Interviews, Recommendations, and More

Launchpad: The Wild Heavens, by Sarah Louise Butler

The Wild Heavens is wonderfully crafted—each page is a catch of the breath, each chapter a crush of unfolding magic. This novel is why we read. I wanted to begin again as soon as I finished the last line.” — Richard Van Camp,

Launchpad Logo

This spring we've made it our mission (even more than usual) to celebrate new releases in the wake of cancelled launch parties, book festivals, and reading series. With 49th Shelf Launchpad, we're holding virtual launch parties here on our platform complete with witty banter and great insight to give you a taste of the books on offer. You can request these books from your local library, get them as e-books or audio books, order them from your local indie bookseller if they're delivering, buy them direct from the publisher or from online retailers.

Today we're launching The Wild Heavens, by Sarah Louise Butler, which Richard Van Camp says "is wonderfully crafted—each page is a catch of the breath, each chapter a crush of unfolding magic. This novel is why we read. I wanted to begin again as soon as I finished the last line.”

*****

Book Cover The Wild Heavens

The Elevator Pitch. Tell us about your book in a sentence.

On a winter morning in the BC Interior, a woman steps out of her cabin to find an impossible set of tracks laid out in the snow. Her subsequent journey leads her deeper into the surrounding mountains, and into the decades-old mystery of her husband’s sudden disappearance.

Describe your ideal reader:

My ideal reader is someone who would love to happen upon a tiny, unexpected bookstore up in a treehouse, deep in an old-growth cedar forest.

What authors/books is your work in conversation with:

Pilgrim at Tinker Creek by Annie Dillard. In the Valleys of the Noble Beyond by John Zada. All the fairy tales I read as a child, and The Peterson Field Guide to Western Birds.  

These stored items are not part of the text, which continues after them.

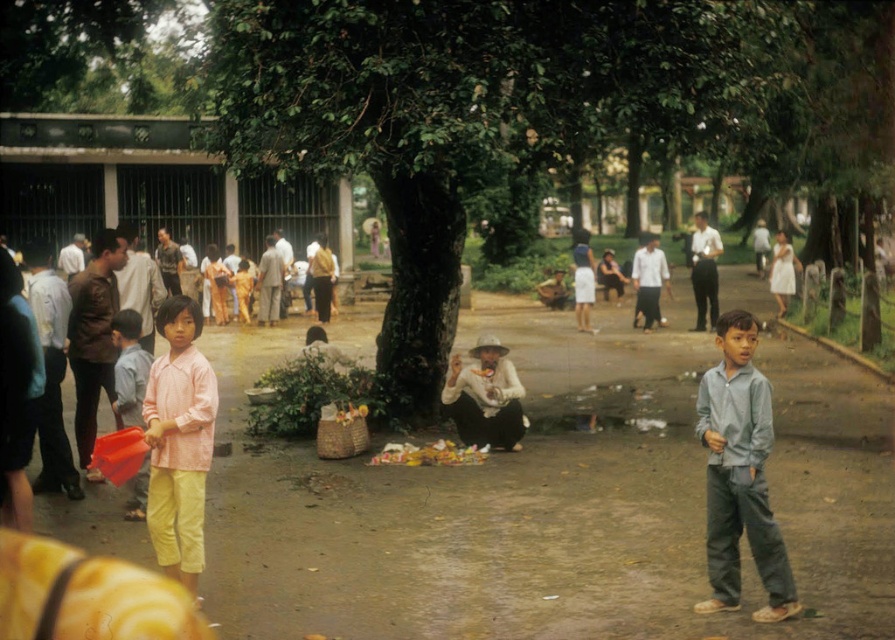 You are organizing a clothing display and need to place the pink woven shirt at center and the matte pink shirt at left side by side. Which shirt should you place on the left to ensure they fit within a 1.5 meter wide display area?

The matte pink shirt at left has a smaller width compared to the pink woven shirt at center. To fit within the 1.5 meter display area, place the wider pink woven shirt at center on the left and the narrower matte pink shirt at left on the right, ensuring they align with the available space.

You are a photographer trying to capture both the pink woven shirt at center and the matte pink shirt at left in a single frame. Since you can only focus on one subject at a time, which one should you focus on first to ensure the other remains in the background?

The pink woven shirt at center is to the right of matte pink shirt at left, so focusing on the pink woven shirt at center first would keep the matte pink shirt at left in the background.

You are a photographer trying to capture both the green leafy tree at center and the pink woven shirt at center in a single frame. Based on their sizes, which object should you focus on to ensure both fit comfortably in the photo?

Answer: The green leafy tree at center is wider than the pink woven shirt at center, so you should focus on the tree to ensure both fit comfortably in the photo. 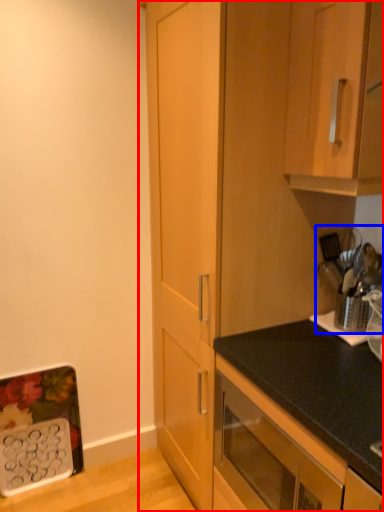 Question: Which point is closer to the camera, cabinetry (highlighted by a red box) or appliance (highlighted by a blue box)?

Choices:
 (A) cabinetry
 (B) appliance

Answer: (A)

What is something interesting you learned about your book/yourself/your subject during the process of creating and publishing your book?

I learned that while perfectionism is a feral thing that I may never manage to truly tame, I can occasionally coax it into moments of peace in which it will warily eat seeds from my hand while I surreptitiously press ‘Send’.

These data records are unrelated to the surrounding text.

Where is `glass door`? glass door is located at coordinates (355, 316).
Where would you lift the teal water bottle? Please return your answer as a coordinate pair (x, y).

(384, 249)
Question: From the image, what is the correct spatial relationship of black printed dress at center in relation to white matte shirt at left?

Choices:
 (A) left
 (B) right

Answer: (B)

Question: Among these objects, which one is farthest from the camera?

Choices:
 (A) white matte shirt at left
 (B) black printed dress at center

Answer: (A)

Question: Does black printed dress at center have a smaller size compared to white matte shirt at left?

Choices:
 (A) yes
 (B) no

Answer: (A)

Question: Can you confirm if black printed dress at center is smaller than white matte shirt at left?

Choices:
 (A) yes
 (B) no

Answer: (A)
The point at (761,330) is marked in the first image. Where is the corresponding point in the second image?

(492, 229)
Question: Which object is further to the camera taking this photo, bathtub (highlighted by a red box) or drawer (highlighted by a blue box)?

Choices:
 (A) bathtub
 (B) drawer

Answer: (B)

How long did you work on this novel?

For close to a decade, mostly in stolen moments—taking notes during fishing and hiking and camping trips, composing dialogue in my in my head while working in the bakery, editing ferociously on my front porch early in the morning before my son was awake. The story came to feel less like something I was working on and more like a place I could happily visit.

An important part of any book launch is the thank you’s. Go ahead, and acknowledge someone whose support has been integral to this project.  

I’d like to thank the person or persons who have been anonymously mailing me photos of friends and writers and bakery colleagues, each reading The Wild Heavens while artfully posed in amusing locations.

What are you currently reading?

Greenwood, by Michael Christie. It feels like a perfect blend of beauty and tragedy for our current times. I’m getting nervous because I’m nearly done and my next order of books hasn’t arrived yet!  I’ve ordered The Lesser Blessed, by Richard Van Camp, Strange Things Done, by Elle Wild and a nonfiction book written by our Provincial Health Officer here in BC, Dr Bonnie Henry’s Soap and Water & Common Sense.

 

 

Book Cover The Wild Heavens

About The Wild Heavens:

It all starts with an impossibly large set of tracks, footprints for a creature that could not possibly exist. The words sasquatch, bigfoot and yeti never occur in this novel, but that is what most people would call the hairy, nine-foot creature that would become a lifelong obsession for Aidan Fitzpatrick, and in turn, his granddaughter Sandy Langley.

The novel spans the course of single winter day, interspersed with memories from Sandy’s life—childhood days spent with her distracted, scholarly grandfather in a remote cabin in British Columbia’s interior mountains; later recollections of new motherhood; and then the tragic disappearance that would irrevocably shape the rest of her life, a day when all signs of the mysterious creature would disappear for thirty years. When the enigmatic tracks finally reappear, Sandy sets out on the trail alone, determined to find out the truth about the mystery that has shaped her life.

The Wild Heavens is an impressive and evocative debut, containing beauty, tragedy and wonder in equal parts.